Top of Provided material
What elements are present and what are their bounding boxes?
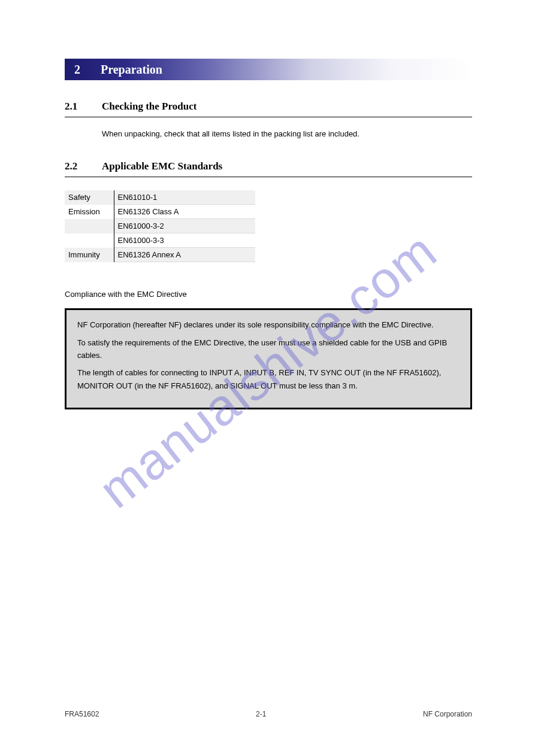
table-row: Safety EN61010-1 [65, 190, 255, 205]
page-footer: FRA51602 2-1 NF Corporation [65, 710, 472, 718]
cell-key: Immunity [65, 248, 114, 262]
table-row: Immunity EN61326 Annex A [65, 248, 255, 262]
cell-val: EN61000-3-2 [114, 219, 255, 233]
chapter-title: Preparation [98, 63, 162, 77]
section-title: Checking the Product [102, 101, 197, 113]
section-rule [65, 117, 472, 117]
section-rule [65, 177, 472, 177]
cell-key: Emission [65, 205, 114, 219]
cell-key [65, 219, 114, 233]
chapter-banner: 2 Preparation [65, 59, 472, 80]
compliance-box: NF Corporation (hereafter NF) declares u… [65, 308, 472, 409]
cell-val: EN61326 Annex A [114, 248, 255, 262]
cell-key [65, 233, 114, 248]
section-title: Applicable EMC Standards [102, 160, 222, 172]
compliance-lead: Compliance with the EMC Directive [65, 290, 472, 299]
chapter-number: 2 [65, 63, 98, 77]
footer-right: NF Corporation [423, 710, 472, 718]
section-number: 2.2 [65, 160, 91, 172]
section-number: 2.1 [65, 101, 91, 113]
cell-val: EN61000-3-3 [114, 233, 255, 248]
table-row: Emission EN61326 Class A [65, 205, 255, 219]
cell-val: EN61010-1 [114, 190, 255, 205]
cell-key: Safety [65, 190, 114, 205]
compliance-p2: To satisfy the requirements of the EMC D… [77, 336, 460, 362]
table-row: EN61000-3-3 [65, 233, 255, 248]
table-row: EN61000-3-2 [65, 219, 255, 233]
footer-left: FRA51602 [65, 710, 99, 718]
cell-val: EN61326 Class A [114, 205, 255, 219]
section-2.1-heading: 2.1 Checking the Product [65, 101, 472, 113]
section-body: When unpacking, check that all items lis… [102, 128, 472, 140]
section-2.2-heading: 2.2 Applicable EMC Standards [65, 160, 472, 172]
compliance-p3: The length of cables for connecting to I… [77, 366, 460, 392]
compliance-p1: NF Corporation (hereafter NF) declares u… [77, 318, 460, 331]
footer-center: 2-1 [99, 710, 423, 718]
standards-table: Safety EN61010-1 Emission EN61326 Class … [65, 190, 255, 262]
Bottom of Provided material
◆ The task
Scan the material above for "number". Copy every line where it appears.

◆ Response to the exercise
chapter-number: 2 [65, 63, 98, 77]
section-number: 2.2 [65, 160, 91, 172]
section-number: 2.1 [65, 101, 91, 113]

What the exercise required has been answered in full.